Danang Sugianto - detikFinance
Kamis, 22 Okt 2020 20:45 WIB
Proyek jembatan Teluk Kendari di Sulawesi Tenggara
Foto: Dok. Istimewa/Kementerian PUPR
Jakarta -

Presiden Joko Widodo (Jokowi) hari ini melakukan kunjungan ke Sulawesi Tenggara. Salah satu agendanya meresmikan Jembatan Teluk Kendari.

Proyek ini dikerjakan oleh konsorsium PT PP (Persero) Tbk dan PT Nindya Karya (Persero) dengan nilai kontrak sebesar Rp 800 miliar. Pembangunan Jembatan Teluk Kendari ini dikerjakan dengan masa pelaksanaan selama 5 tahun secara multiyears yang dimulai sejak tahun 2015 sampai dengan 2020 dan memiliki masa pemeliharaan selama 3 tahun.

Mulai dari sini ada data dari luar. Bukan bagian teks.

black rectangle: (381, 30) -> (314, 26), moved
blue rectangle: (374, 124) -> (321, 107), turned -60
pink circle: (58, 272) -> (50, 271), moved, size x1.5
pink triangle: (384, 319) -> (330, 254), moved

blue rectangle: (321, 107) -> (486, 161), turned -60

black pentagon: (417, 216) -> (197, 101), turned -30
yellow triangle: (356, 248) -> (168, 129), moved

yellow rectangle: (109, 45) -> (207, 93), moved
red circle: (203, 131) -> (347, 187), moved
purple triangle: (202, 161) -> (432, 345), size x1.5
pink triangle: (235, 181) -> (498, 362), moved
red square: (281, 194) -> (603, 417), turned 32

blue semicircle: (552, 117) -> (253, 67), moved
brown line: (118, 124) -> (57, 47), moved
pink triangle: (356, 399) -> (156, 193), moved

"Tapi saya yakin lamanya waktu pengerjaan dan besarnya dana yang dibutuhkan untuk membangun jembatan ini akan sebanding dengan manfaat yang akan dirasakan oleh masyarakat," kata Jokowi, Kamis (22/10/2020).

Jembatan Teluk Kendari memiliki total panjang 1.348 meter. Untuk lebarnya terdapat 4 lajur serta median dan trotoar dengan total lebar jembatan 20 meter.

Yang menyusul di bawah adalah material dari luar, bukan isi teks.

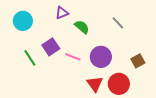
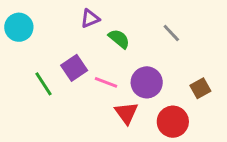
cyan circle: (23, 21) -> (19, 27), moved
red triangle: (95, 84) -> (126, 113), moved

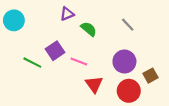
purple circle: (147, 82) -> (124, 62), moved
green line: (44, 84) -> (32, 63), turned -30
brown square: (200, 88) -> (150, 76), moved

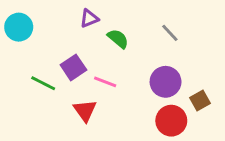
red triangle: (94, 84) -> (85, 111), moved

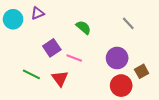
purple triangle: (89, 18) -> (38, 13), moved
gray line: (170, 33) -> (128, 23), moved
green line: (43, 83) -> (31, 74), moved

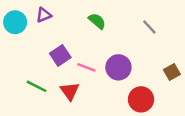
green semicircle: (83, 27) -> (97, 21), moved
purple circle: (117, 58) -> (118, 67), moved
brown square: (142, 71) -> (172, 72), moved

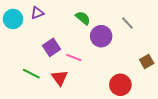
purple circle: (118, 67) -> (101, 36), moved

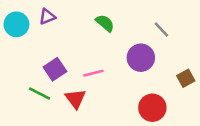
purple circle: (101, 36) -> (141, 58), moved
purple square: (51, 47) -> (55, 69), moved
pink line: (74, 57) -> (93, 73), turned -35

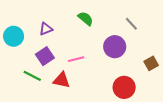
purple triangle: (47, 17) -> (46, 29), moved
cyan circle: (16, 24) -> (14, 36), moved
red triangle: (75, 99) -> (62, 80), turned -42

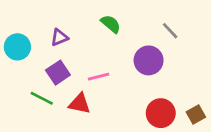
brown square: (151, 63) -> (196, 114), moved

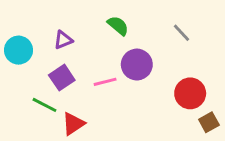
purple circle: (149, 60) -> (137, 65), moved
red triangle: (80, 104) -> (73, 124), moved, turned -45
red circle: (161, 113) -> (190, 93), moved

Jembatan dengan tipe cable stayed ini memiliki lingkup pekerjaan konstruksi, antara lain pembangunan jalan pendekat atau oprit, approach span, side span, dan bentang utama atau main span sepanjang 200 meter.

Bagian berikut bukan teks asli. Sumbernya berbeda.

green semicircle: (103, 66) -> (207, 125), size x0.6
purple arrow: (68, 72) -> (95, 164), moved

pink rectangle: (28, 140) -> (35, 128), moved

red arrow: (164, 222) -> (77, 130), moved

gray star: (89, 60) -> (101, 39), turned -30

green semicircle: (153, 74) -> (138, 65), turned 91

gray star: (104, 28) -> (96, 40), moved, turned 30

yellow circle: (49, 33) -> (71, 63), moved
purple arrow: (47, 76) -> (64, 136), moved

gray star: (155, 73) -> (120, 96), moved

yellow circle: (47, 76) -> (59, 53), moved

Pembangunan jembatan ini 90% menggunakan material lokal, kecuali cable bearing dan expansion joint.

"Perseroan sangat bangga sekali dapat terus dipercaya oleh Kementerian PUPR untuk membangun Jembatan Teluk Kendari dan menyelesaikan pembangunan tersebut tepat waktu. Perseroan berharap dapat terus berpartisipasi dan diberikan kepercayaan oleh Pemerintah untuk mengerjakan proyek-proyek infrastruktur di seluruh penjuru Indonesia," kata Direktur Utama PTPP Novel Arsyad.

Kehadiran Jembatan Teluk Kendari di Provinsi Sulawesi Tenggara akan berdampak positif bagi pengembangan Kota Kendari terutama di bagian selatan kota. Dengan dibangunannya Jembatan Teluk Kendari tersebut akan memberikan banyak manfaat bagi masyarakat sekitar terutama untuk meningkatkan konektvitas interaksi antar kawasan.

Hal tersebut berguna dalam rangka proses percepatan pengembangan wilayah Kota Kendari. Lalu, dengan adanya jembatan tersebut dapat memangkas waktu tempuh sekitar 30 menit menjadi 3-5 menit dari Kota Lama menuju Kecamatan Poasia.

Dengan dibangunnya jembatan yang menghubungkan teluk tersebut diharapkan dapat menjadi ikon (landmark) baru di Provinsi Sulawesi Selatan. Tidak hanya itu, Jembatan Teluk Kendari juga diharapkan dapat menjadi kebanggaan masyarakat Indonesia dan dapat memberikan manfaat bagi bangsa Indonesia khususnya masyarakat di Provinsi Sulawesi Tenggara.

"Jembatan yang melintasi Teluk Kendari ini sangat ditunggu kehadirannya oleh masyarakat Sulawesi Tenggara karena akan mempermudah akses masyarakat sekitar yang berada di Kawasan Kota Lama dan Poasia yang selama ini dipisahkan oleh Teluk. Selain mendukung konektivitas dan aksesbilitas, kehadiran jembatan tersebut juga mendukung pengembangan Kawasan Industri Kendari New Port serta dapat menunjang percepatan wisata bahari sehingga dapat meningkatkan pertumbuhan ekonomi sekitar dan menciptakan lapangan pekerjaan baru," kata Novel.